Is That Black Enough for You?!? overflows with analysis of these and dozens of other films, including familiar hits like Shaft, Super Fly (1972) and Sweet Sweetback's Baadasssss Song (1971), whose scores –  that Mitchell says "weren't just textures, but detonations of thought and sound" – pioneered the marketing of tie-in soundtracks years before it became de rigueur Hollywood practice.

"It felt like a comet crashing into the earth," Mitchell recalls of seeing a chain-mailed Isaac Hayes perform his Theme from Shaft at the 1972 Oscars, "an alteration of the atmosphere, letting us know things would never be the same".

It wasn't just the films that were redefining the landscape, it was the performers, too – in particular Black women, from the high glamour of Diana Ross in Lady Sings the Blues (1972) and Mahogany (1975) to Oscar-nominated Cicely Tyson (Sounder, 1972), Diana Sands (Willie Dynamite, 1973), and of course, the indelible Pam Grier, a bona fide box-office star who Mitchell describes, pretty wonderfully, as "an archangel delivering her people from the end of the world".

As the stardom of Grier and others demonstrated, the appeal to Black audiences was in seeing these performers seize the moment; in finding, as Mitchell puts it, "swag in their own beauty, and revelling in being the centre of the frame".

In one of the documentary's funniest moments, Billy Dee Williams – the future Lando Calrissian, and Ross's impossibly suave co-star in Lady Sings the Blues – recalls the moment he first caught a glimpse of himself in the Billie Holiday biopic.

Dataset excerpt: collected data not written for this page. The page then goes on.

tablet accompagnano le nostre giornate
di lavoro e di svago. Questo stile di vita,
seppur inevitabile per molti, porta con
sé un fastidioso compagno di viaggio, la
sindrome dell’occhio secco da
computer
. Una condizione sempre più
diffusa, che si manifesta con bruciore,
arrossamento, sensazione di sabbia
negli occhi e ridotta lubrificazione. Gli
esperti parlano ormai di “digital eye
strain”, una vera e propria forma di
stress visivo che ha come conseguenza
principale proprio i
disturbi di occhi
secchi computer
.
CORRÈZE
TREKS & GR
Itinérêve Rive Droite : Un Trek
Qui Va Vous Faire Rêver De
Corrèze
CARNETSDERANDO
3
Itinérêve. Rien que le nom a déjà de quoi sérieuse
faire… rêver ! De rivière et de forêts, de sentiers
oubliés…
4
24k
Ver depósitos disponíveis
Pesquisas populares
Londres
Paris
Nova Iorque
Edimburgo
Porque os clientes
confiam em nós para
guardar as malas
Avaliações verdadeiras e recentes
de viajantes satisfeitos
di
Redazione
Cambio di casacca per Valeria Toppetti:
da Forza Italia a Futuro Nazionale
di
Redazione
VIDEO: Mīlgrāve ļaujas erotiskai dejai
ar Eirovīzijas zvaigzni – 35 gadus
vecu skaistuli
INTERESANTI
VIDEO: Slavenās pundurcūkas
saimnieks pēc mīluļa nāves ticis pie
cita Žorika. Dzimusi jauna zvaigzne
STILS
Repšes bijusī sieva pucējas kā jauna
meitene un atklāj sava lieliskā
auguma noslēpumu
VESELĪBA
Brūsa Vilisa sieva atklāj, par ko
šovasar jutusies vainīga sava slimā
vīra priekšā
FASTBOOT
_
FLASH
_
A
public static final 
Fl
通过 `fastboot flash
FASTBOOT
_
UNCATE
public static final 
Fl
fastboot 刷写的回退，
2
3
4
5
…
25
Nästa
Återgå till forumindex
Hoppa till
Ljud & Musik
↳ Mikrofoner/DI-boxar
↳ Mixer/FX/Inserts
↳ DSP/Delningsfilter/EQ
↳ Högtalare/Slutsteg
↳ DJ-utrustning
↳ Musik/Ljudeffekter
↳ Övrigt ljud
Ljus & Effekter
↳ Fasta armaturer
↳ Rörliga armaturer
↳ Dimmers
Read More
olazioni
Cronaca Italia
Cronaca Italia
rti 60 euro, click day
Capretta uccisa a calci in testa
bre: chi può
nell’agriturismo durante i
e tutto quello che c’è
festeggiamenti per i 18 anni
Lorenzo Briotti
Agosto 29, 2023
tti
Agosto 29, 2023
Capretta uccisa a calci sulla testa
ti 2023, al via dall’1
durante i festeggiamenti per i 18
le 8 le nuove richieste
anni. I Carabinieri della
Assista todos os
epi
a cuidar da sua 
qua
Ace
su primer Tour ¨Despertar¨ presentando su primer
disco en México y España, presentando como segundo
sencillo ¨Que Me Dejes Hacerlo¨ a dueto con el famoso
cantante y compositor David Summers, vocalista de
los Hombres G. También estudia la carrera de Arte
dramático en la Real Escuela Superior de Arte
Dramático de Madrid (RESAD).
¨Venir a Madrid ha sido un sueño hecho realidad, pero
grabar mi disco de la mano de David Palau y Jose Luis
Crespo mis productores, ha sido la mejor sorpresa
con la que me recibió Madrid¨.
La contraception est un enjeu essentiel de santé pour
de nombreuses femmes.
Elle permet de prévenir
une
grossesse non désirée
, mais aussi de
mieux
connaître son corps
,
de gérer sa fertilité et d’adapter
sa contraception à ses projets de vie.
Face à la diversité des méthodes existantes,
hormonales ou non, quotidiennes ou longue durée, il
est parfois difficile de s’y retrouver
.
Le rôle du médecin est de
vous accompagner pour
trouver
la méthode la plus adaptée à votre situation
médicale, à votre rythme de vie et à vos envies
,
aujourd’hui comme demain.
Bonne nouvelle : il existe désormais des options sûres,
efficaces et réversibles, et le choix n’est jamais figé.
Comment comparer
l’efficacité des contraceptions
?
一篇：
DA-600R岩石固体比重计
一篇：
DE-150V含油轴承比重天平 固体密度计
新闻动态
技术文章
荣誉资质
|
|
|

"When I walked down those stairs I fell in love with myself," Williams chuckles. "I said, 'My goodness gracious!' I was smitten."

It was this sort of screen image – of irrepressible style and confidence – that drives the documentary's most compelling thesis, that the Black movies of the period thrilled audiences who were frustrated by the notoriously downbeat antiheroes of films like The Conversation (1974) and Taxi Driver (1976), whose protagonists wore their misery, jokes Mitchell, like "runway accessories".

Black movies, argues Mitchell, redeemed the idea of on-screen heroism, paving the way for Hollywood's reclamation of the mode – in the likes of Jaws (1975), Rocky (1976), Superman (1978), and the beefcake action blockbusters of the 80s.

This return of the white Hollywood action hero, together with the waning box-office fortunes of Black movies, heralded the end of the golden age of Black movies, Mitchell suggests.

But the death knell, he says, was sounded by the film that could have reversed the downturn and served as Black movies' mainstream coronation: 1978's expensive musical adaptation The Wiz, a lavish oddity whose commercial underperformance gave the studios the excuse they were looking for to get out of the Black movie business (even as one of its stars, Michael Jackson, went on to define and dominate the music video era of the following decade).

"Black film was left to wither and die," says Mitchell, "but it refused to."

Is That Black Enough for You?!? is streaming on Netflix.